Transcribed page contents
◇ ◇ ◇ ◇
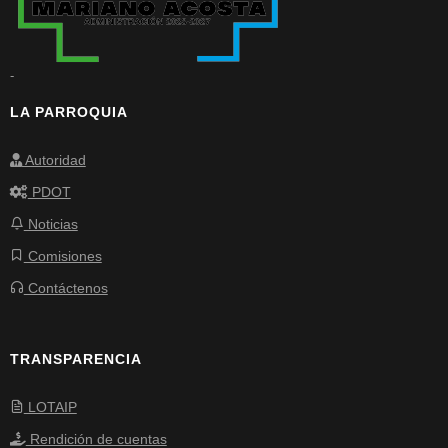
-
LA PARROQUIA
Autoridad
PDOT
Noticias
Comisiones
Contáctenos
TRANSPARENCIA
LOTAIP
Rendición de cuentas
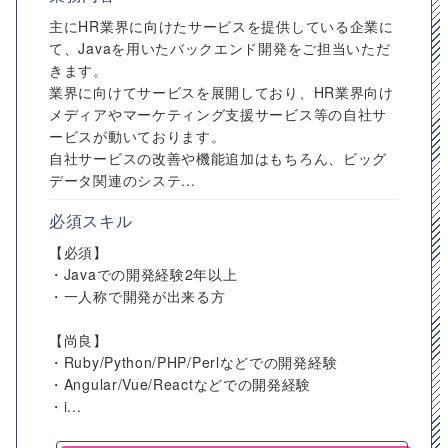
主にHR業界に向けたサービスを提供している企業に
て、Javaを用いたバックエンド開発をご担当いただ
きます。
業界に向けてサービスを展開しており、HR業界向け
メディアやマーケティング支援サービス等の自社サ
ービスが動いております。
自社サービスの改善や機能追加はもちろん、ビッグ
データ関連のシステ...
必須スキル
【必須】
・Javaでの開発経験2年以上
・一人称で開発が出来る方
【尚良】
・Ruby/Python/PHP/Perlなどでの開発経験
・Angular/Vue/Reactなどでの開発経験
・i...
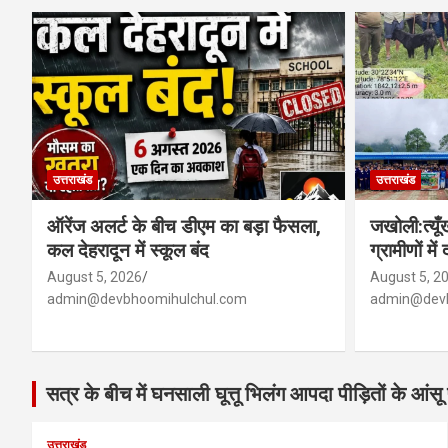
उत्तराखंड
उत्तराखंड
ऑरेंज अलर्ट के बीच डीएम का बड़ा फैसला,
जखोली:त्यूँख
कल देहरादून में स्कूल बंद
ग्रामीणों मे
August 5, 2026
August 5, 2
admin@devbhoomihulchul.com
admin@devb
सत्र के बीच में घनसाली घूत्तू भिलंग आपदा पीड़ितों के आंसू 
उत्तराखंड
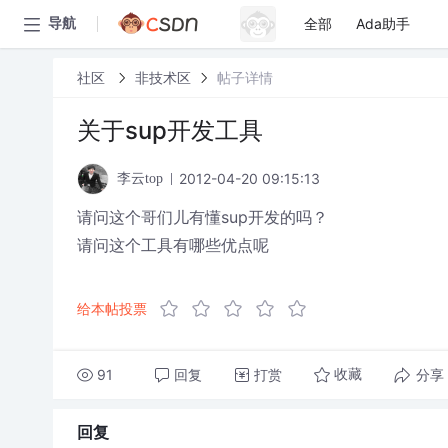
全部
Ada助手
导航
社区
非技术区
帖子详情
关于sup开发工具
2012-04-20 09:15:13
李云top
请问这个哥们儿有懂sup开发的吗？
请问这个工具有哪些优点呢
给本帖投票
91
回复
打赏
分享
收藏
回复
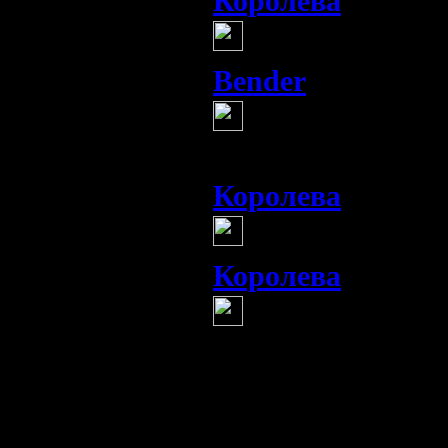
Королева
(13 мая 20
чо так?
Bender
(13 мая 2013 13
Я его перевел 
быть поидее,,,
Королева
(13 мая 20
ох..., и интере
Королева
(13 мая 20
ну вот дельфин
здеся женщины стр
красота...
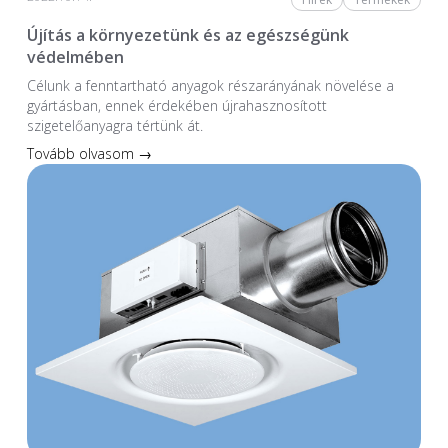
Újítás a környezetünk és az egészségünk
védelmében
Célunk a fenntartható anyagok részarányának növelése a
gyártásban, ennek érdekében újrahasznosított
szigetelőanyagra tértünk át.
Tovább olvasom →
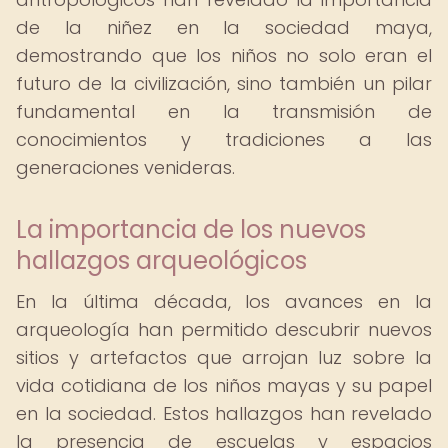
de la niñez en la sociedad maya,
demostrando que los niños no solo eran el
futuro de la civilización, sino también un pilar
fundamental en la transmisión de
conocimientos y tradiciones a las
generaciones venideras.
La importancia de los nuevos
hallazgos arqueológicos
En la última década, los avances en la
arqueología han permitido descubrir nuevos
sitios y artefactos que arrojan luz sobre la
vida cotidiana de los niños mayas y su papel
en la sociedad. Estos hallazgos han revelado
la presencia de escuelas y espacios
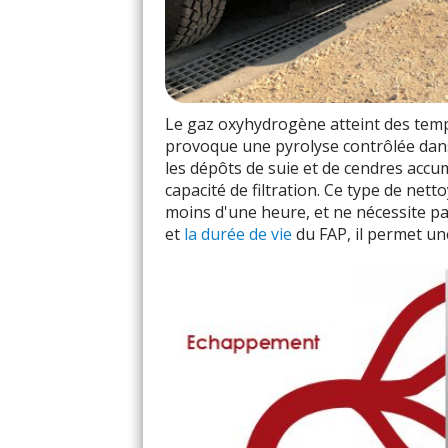
Le gaz oxyhydrogène atteint des tem
provoque une pyrolyse contrôlée dans 
les dépôts de suie et de cendres accu
capacité de filtration. Ce type de net
moins d'une heure, et ne nécessite p
et
la durée de vie
du FAP, il permet un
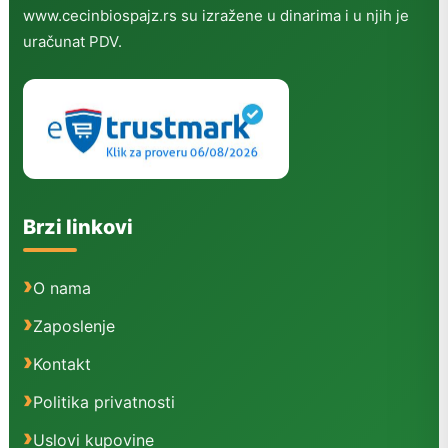
www.cecinbiospajz.rs su izražene u dinarima i u njih je
uračunat PDV.
Brzi linkovi
O nama
Zaposlenje
Kontakt
Politika privatnosti
Uslovi kupovine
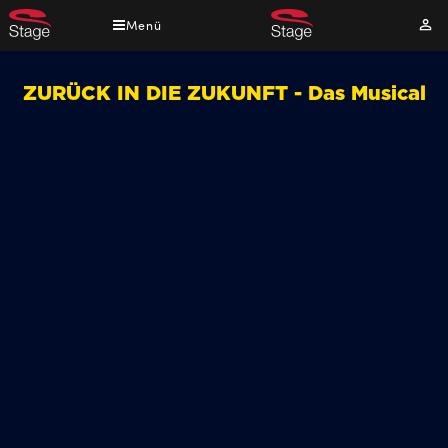
Direkt
Menü
Mei
zum
Kont
Inhalt
ZURÜCK IN DIE ZUKUNFT - Das Musical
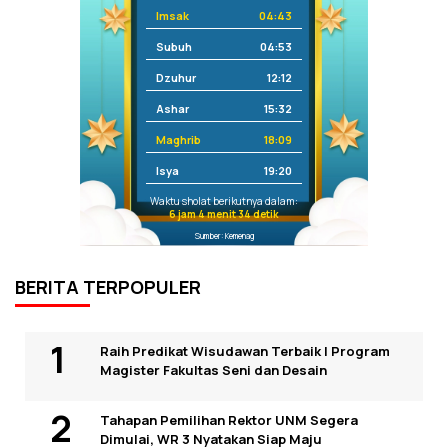
Imsak
04:43
Subuh
04:53
Dzuhur
12:12
Ashar
15:32
Maghrib
18:09
Isya
19:20
Waktu sholat berikutnya dalam:
6 jam 4 menit 34 detik
Sumber: Kemenag
BERITA TERPOPULER
Raih Predikat Wisudawan Terbaik I Program
Magister Fakultas Seni dan Desain
Tahapan Pemilihan Rektor UNM Segera
Dimulai, WR 3 Nyatakan Siap Maju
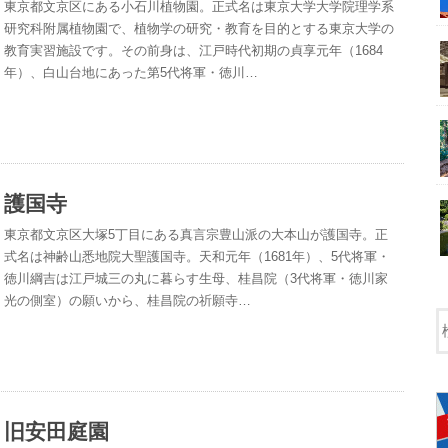
東京都文京区にある小石川植物園。正式名は東京大学大学院理学系
研究科附属植物園で、植物学の研究・教育を目的とする東京大学の
教育実習施設です。その前身は、江戸時代初期の貞享元年（1684
年）、白山台地にあった第5代将軍・徳川…
護国寺
東京都文京区大塚5丁目にある真言宗豊山派の大本山が護国寺。正
式名は神齢山悉地院大聖護国寺。天和元年（1681年）、5代将軍・
徳川綱吉は江戸城三の丸に暮らす生母、桂昌院（3代将軍・徳川家
光の側室）の願いから、桂昌院の祈願寺…
旧安田庭園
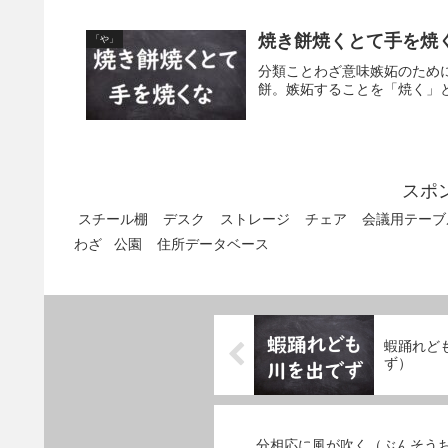
焼き餅焼くとて手を焼
「や」
分類ことわざ意味嫉妬のため
餅。嫉妬することを「焼く」
スポ
スチール棚
デスク
ストレージ
チェア
会議用テーブ
わざ
公園
住所データベース
蝦踊れど
ず）
分相応に風が吹く（ぶんそう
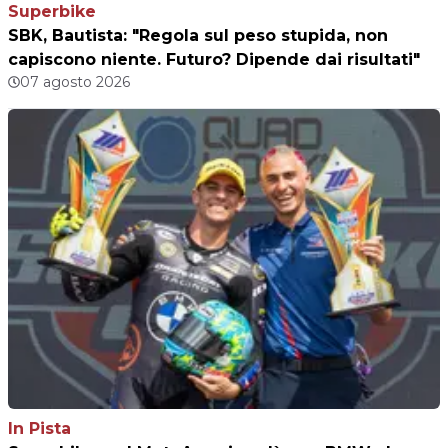
Superbike
SBK, Bautista: "Regola sul peso stupida, non
capiscono niente. Futuro? Dipende dai risultati"
07 agosto 2026
In Pista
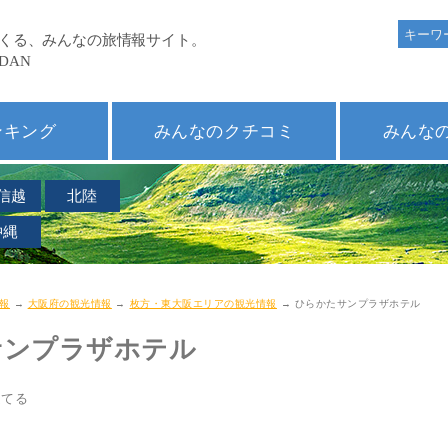
ンキング
みんなのクチコミ
みんな
信越
北陸
沖縄
報
→
大阪府の観光情報
→
枚方・東大阪エリアの観光情報
→ ひらかたサンプラザホテル
サンプラザホテル
ほてる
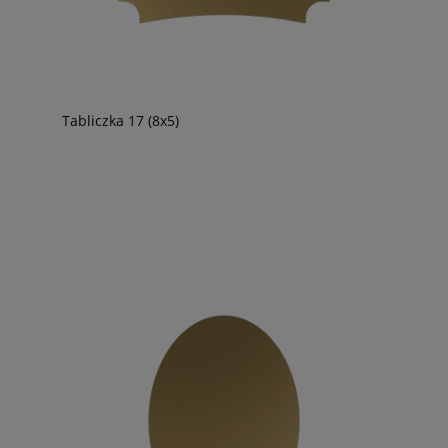
Tabliczka 17 (8x5)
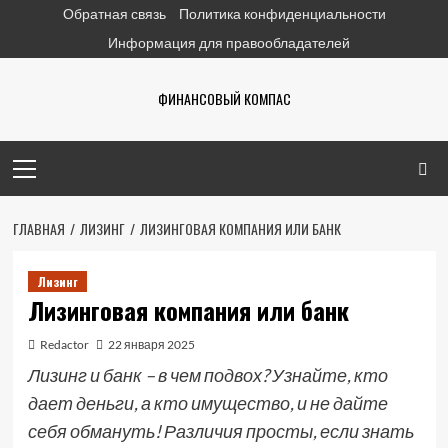
Перейти
Обратная связь
Политика конфиденциальности
к
Информация для правообладателей
содержимому
ФИНАНСОВЫЙ КОМПАС
Основное
меню
ГЛАВНАЯ
ЛИЗИНГ
ЛИЗИНГОВАЯ КОМПАНИЯ ИЛИ БАНК
Лизинг
Лизинговая компания или банк
Redactor
22 января 2025
Лизинг и банк – в чем подвох? Узнайте, кто
дает деньги, а кто имущество, и не дайте
себя обмануть! Различия просты, если знать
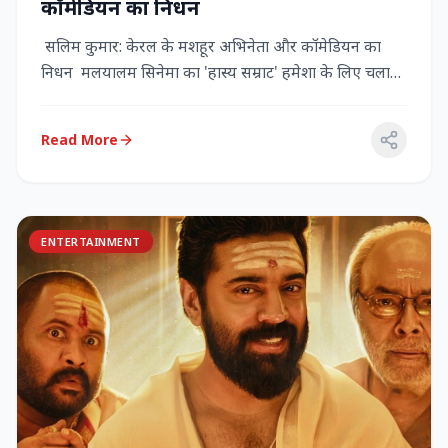
कॉमेडियन का निधन
सलिम कुमार: केरल के मशहूर अभिनेता और कॉमेडियन का
निधन मलयालम सिनेमा का 'हास्य सम्राट' हमेशा के लिए चला
गया केरल के गौर...
Read More
ENTERTAINMENT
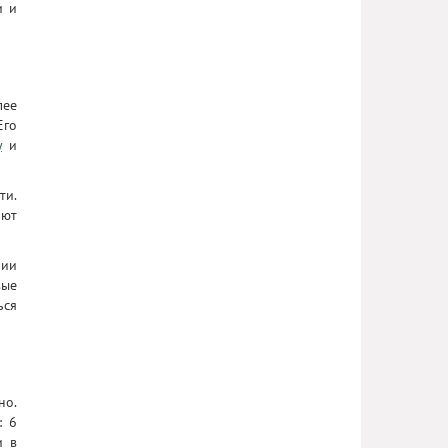
и и
лее
Его
у
и
ти.
ают
рии
вые
ься
но.
: 6
и в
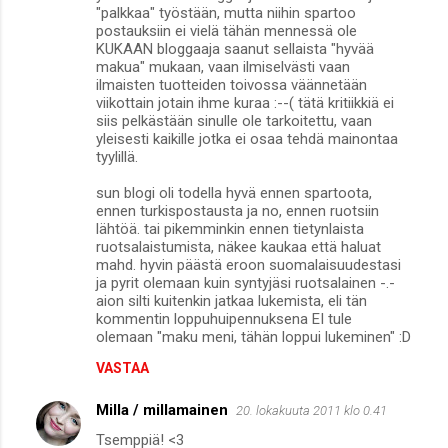
"palkkaa" työstään, mutta niihin spartoo
postauksiin ei vielä tähän mennessä ole
KUKAAN bloggaaja saanut sellaista "hyvää
makua" mukaan, vaan ilmiselvästi vaan
ilmaisten tuotteiden toivossa väännetään
viikottain jotain ihme kuraa :--( tätä kritiikkiä ei
siis pelkästään sinulle ole tarkoitettu, vaan
yleisesti kaikille jotka ei osaa tehdä mainontaa
tyylillä.
sun blogi oli todella hyvä ennen spartoota,
ennen turkispostausta ja no, ennen ruotsiin
lähtöä. tai pikemminkin ennen tietynlaista
ruotsalaistumista, näkee kaukaa että haluat
mahd. hyvin päästä eroon suomalaisuudestasi
ja pyrit olemaan kuin syntyjäsi ruotsalainen -.-
aion silti kuitenkin jatkaa lukemista, eli tän
kommentin loppuhuipennuksena EI tule
olemaan "maku meni, tähän loppui lukeminen" :D
VASTAA
Milla / millamainen
20. lokakuuta 2011 klo 0.41
Tsemppiä! <3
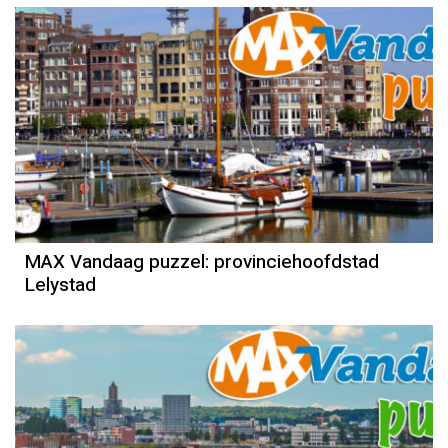
MAX Vandaag puzzel: provinciehoofdstad
Lelystad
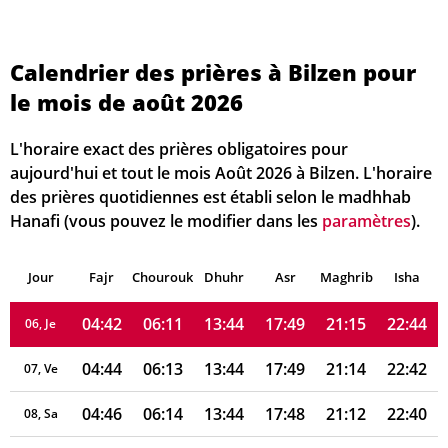
Calendrier des prières à Bilzen pour
le mois de août 2026
04:31
06:04
13:44
17:53
21:24
22:56
01, Sa
04:33
06:05
13:44
17:52
21:22
22:54
02, Di
L'horaire exact des prières obligatoires pour
aujourd'hui et tout le mois Août 2026 à Bilzen. L'horaire
04:36
06:07
13:44
17:52
21:21
22:51
03, Lu
des prières quotidiennes est établi selon le madhhab
Hanafi (vous pouvez le modifier dans les
paramètres
).
04:38
06:08
13:44
17:51
21:19
22:49
04, Ma
Jour
04:40
Fajr
Chourouk
06:10
Dhuhr
13:44
17:50
Asr
Maghrib
21:17
22:47
Isha
05, Me
04:42
06:11
13:44
17:49
21:15
22:44
06, Je
04:44
06:13
13:44
17:49
21:14
22:42
07, Ve
04:46
06:14
13:44
17:48
21:12
22:40
08, Sa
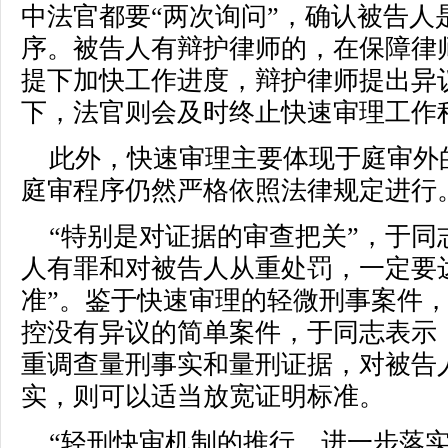
中法官都要“两次询问”，确认被告人
序。被告人有辩护律师的，在保障律
提下加快工作进度，辩护律师提出异
下，法官则会及时终止快速审理工作
此外，快速审理主要体现于庭审外
庭审程序仍然严格依照法律规定进行
“特别是对证据的审查把关”，于同
人有罪和对被告人从重处罚，一定要
准”。鉴于快速审理的轻微刑事案件
控没有异议的简单案件，于同志表示
重调查量刑事实和量刑证据，对被告
实，则可以适当放宽证明标准。
“轻刑快审机制的推行，进一步落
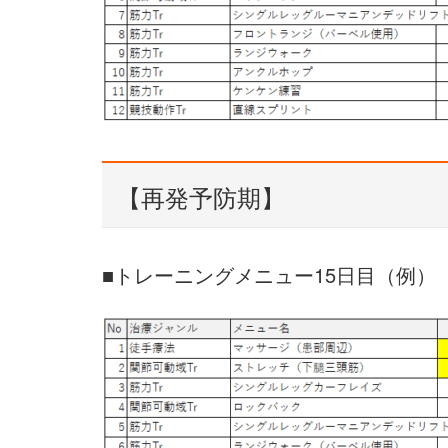
【再発予防期】
■トレーニングメニュー15日目（例）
◇ ◇ ◇ ◇
▸ WHAT IS REQUIRED
Quote the records above exactly, from the first line through the line containing "Tahapan Pemilihan Rektor UNM Segera", and leave out the pictures.

▸ ANSWER FOR THE TASK
-
LA PARROQUIA
Autoridad
PDOT
Noticias
Comisiones
Contáctenos
TRANSPARENCIA
LOTAIP
Rendición de cuentas
主にHR業界に向けたサービスを提供している企業に
て、Javaを用いたバックエンド開発をご担当いただ
きます。
業界に向けてサービスを展開しており、HR業界向け
メディアやマーケティング支援サービス等の自社サ
ービスが動いております。
自社サービスの改善や機能追加はもちろん、ビッグ
データ関連のシステ...
必須スキル
【必須】
・Javaでの開発経験2年以上
・一人称で開発が出来る方
【尚良】
・Ruby/Python/PHP/Perlなどでの開発経験
・Angular/Vue/Reactなどでの開発経験
・i...
उत्तराखंड
उत्तराखंड
ऑरेंज अलर्ट के बीच डीएम का बड़ा फैसला,
जखोली:त्यूँख
कल देहरादून में स्कूल बंद
ग्रामीणों मे
August 5, 2026
August 5, 2
admin@devbhoomihulchul.com
admin@devb
सत्र के बीच में घनसाली घूत्तू भिलंग आपदा पीड़ितों के आंसू 
उत्तराखंड
全部
Ada助手
导航
社区
非技术区
帖子详情
关于sup开发工具
2012-04-20 09:15:13
李云top
请问这个哥们儿有懂sup开发的吗？
请问这个工具有哪些优点呢
给本帖投票
91
回复
打赏
分享
收藏
回复
Королева
(13 мая 20
чо так?
Bender
(13 мая 2013 13
Я его перевел 
быть поидее,,,
Королева
(13 мая 20
ох..., и интере
Королева
(13 мая 20
ну вот дельфин
здеся женщины стр
красота...
Újítás a környezetünk és az egészségünk
védelmében
Célunk a fenntartható anyagok részarányának növelése a
gyártásban, ennek érdekében újrahasznosított
szigetelőanyagra tértünk át.
Tovább olvasom →
de la niñez en la sociedad maya,
demostrando que los niños no solo eran el
futuro de la civilización, sino también un pilar
fundamental en la transmisión de
conocimientos y tradiciones a las
generaciones venideras.
La importancia de los nuevos
hallazgos arqueológicos
En la última década, los avances en la
arqueología han permitido descubrir nuevos
sitios y artefactos que arrojan luz sobre la
vida cotidiana de los niños mayas y su papel
en la sociedad. Estos hallazgos han revelado
la presencia de escuelas y espacios
Le gaz oxyhydrogène atteint des tem
provoque une pyrolyse contrôlée dans 
les dépôts de suie et de cendres accu
capacité de filtration. Ce type de net
moins d'une heure, et ne nécessite p
et
la durée de vie
du FAP, il permet un
www.cecinbiospajz.rs su izražene u dinarima i u njih je
uračunat PDV.
Brzi linkovi
O nama
Zaposlenje
Kontakt
Politika privatnosti
Uslovi kupovine
Direkt
Menü
Mei
zum
Kont
Inhalt
ZURÜCK IN DIE ZUKUNFT - Das Musical
Imsak
04:43
Subuh
04:53
Dzuhur
12:12
Ashar
15:32
Maghrib
18:09
Isya
19:20
Waktu sholat berikutnya dalam:
6 jam 4 menit 34 detik
Sumber: Kemenag
BERITA TERPOPULER
Raih Predikat Wisudawan Terbaik I Program
Magister Fakultas Seni dan Desain
Tahapan Pemilihan Rektor UNM Segera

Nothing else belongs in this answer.